The Cuckoo’s Calling
Robert Galbraith
Whoa! Whoa, whoa, whoa, everyone. Stop the presses, y’all, because J.K. Rowling is back. Okay, under a different name, but the sharp pen is very definitely the same.
I always wondered what she would do once the “Harry Potter” franchise was done. She–very wisely, in my opinion–stopped the series after the planned seven books, although there’s been some branching out with “Fantastic Beasts” and “The Cursed Child.” Still, she quit HP while it was still fresh and alive.
But a writing talent like that isn’t going to be satisfied with one series. For her next trick (not counting “A Casual Vacancy,” which is also highly worth reading), she took up a pseudonym and started an entirely non-fantasy detective novel series.
The Cormoran Strike books aren’t a rehash of the Harry Potter books, but in many ways they are a continuation of the themes and writing style, in a very different and much more adult setting. Readers be warned: there’s a lot of bad language, sex, violence, and a general abandonment of the mores of the YA genre. Rowling has always been edgy–why do you think the HP books get banned so often?–and she’s only getting edgier as she ages.

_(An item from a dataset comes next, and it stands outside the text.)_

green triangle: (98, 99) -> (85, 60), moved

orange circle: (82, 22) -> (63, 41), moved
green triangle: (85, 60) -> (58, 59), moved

The realist, adult setting doesn’t have the fantastical wonder of the HP books, but it does showcase Rowling’s keen eye for satire and her ability to set a scene with well-designed descriptive passages that are spare and dense at the same time. And there’s the same complex, almost-too-convoluted plotting style that fills up hundreds of pages and yet sucks the reader inexorably along.

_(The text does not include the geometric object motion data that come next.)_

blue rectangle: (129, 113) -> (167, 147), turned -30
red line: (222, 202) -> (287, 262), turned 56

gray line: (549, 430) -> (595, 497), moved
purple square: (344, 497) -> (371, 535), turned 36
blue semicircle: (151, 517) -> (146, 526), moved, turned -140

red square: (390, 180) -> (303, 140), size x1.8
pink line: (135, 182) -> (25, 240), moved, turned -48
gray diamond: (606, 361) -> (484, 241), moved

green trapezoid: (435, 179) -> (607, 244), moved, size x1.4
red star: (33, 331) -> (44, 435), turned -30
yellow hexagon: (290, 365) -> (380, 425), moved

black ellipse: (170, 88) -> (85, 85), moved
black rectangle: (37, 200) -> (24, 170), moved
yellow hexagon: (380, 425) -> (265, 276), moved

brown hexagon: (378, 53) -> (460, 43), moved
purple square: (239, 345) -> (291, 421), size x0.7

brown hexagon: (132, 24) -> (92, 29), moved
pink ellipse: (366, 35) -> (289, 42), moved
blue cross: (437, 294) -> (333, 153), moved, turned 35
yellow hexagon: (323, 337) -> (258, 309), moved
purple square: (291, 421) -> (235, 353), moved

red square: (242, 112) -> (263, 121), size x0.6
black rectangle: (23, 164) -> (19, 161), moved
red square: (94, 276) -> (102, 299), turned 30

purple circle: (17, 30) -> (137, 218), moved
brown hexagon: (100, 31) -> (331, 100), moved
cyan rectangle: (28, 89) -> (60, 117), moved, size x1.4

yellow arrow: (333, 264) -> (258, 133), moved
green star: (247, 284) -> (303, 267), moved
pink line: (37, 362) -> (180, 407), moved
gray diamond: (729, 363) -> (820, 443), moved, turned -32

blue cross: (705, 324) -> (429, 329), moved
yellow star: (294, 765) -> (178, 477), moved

I could say more, but I think I’ll save it for the next books in the series. Suffice to say, “The Cuckoo’s Calling” is a thrilling entry to the detective fiction genre. It’s longer, denser, and weirder than most of its kin, so be prepared when you go into it: this is neither Harry Potter nor Dashiel Hammett. It’s its own beast, which will either turn you off or satisfy you tremendously, whether you’re a fan of detective novels, literary fiction, or just plain good writing.